▶ Problem requirements: If a line in the data below holds the word "Profit", copy it.

Excerpts from a dataset:
========================================

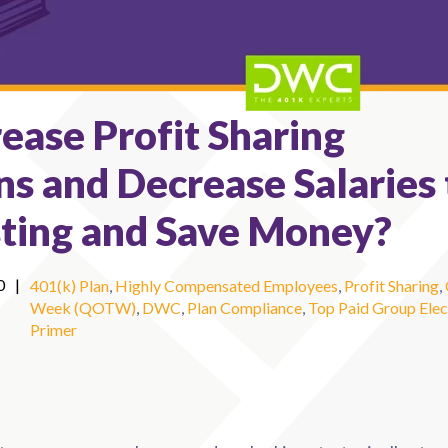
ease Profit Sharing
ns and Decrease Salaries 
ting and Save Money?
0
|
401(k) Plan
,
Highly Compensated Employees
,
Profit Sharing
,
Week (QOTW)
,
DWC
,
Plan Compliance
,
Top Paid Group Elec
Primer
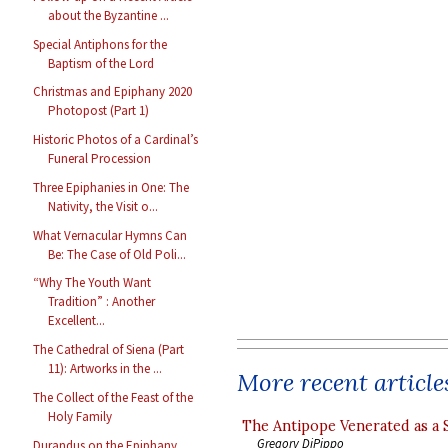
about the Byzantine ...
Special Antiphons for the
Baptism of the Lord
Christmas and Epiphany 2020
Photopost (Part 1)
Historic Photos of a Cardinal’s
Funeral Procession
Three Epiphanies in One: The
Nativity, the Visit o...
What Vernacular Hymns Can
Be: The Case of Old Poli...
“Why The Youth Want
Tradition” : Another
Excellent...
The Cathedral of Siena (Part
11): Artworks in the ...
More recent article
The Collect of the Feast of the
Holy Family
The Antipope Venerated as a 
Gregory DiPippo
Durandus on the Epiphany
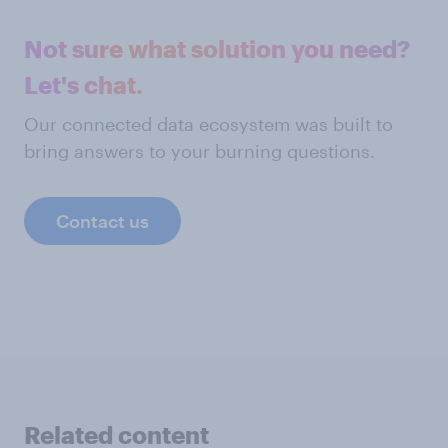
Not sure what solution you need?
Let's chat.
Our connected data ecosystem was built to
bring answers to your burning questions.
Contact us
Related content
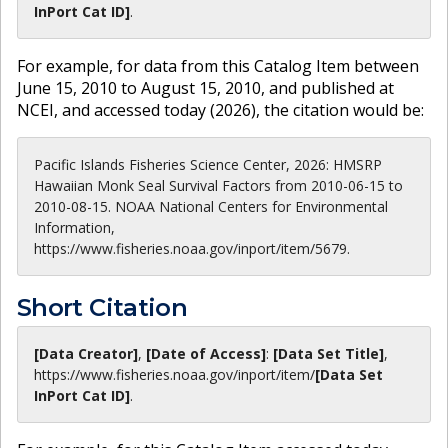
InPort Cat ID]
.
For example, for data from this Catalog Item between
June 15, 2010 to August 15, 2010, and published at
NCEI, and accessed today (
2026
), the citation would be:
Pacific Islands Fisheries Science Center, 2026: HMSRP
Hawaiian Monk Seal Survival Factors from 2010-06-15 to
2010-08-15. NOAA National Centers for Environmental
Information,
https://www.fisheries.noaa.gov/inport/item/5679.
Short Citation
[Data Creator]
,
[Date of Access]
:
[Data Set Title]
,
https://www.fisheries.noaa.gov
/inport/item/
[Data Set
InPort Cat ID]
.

========================================

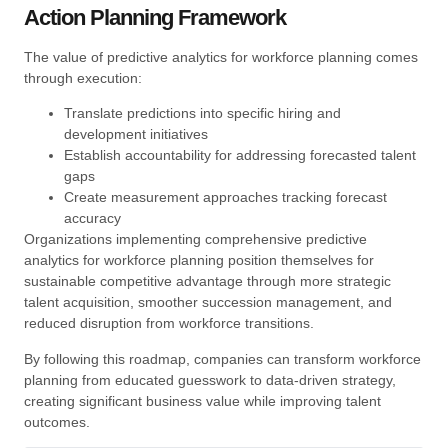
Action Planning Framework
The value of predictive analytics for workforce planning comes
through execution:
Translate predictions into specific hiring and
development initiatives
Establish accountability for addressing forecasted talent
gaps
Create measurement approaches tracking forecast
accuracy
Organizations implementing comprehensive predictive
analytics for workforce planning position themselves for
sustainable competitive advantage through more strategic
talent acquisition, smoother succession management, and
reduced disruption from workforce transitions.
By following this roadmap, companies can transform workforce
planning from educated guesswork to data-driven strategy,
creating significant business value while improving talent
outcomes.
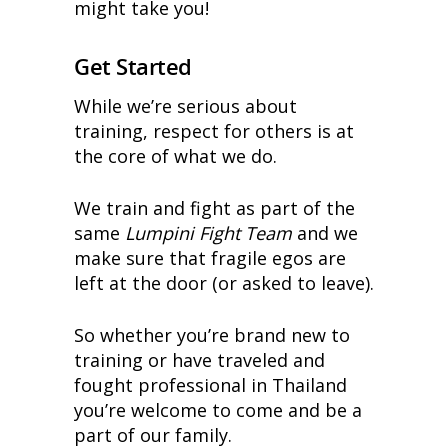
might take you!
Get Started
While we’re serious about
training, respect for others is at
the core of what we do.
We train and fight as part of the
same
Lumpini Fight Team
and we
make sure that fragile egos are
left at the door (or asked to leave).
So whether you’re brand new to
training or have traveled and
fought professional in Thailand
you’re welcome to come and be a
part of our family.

========================================

▶ Your solution:
ease Profit Sharing
Profit Sharing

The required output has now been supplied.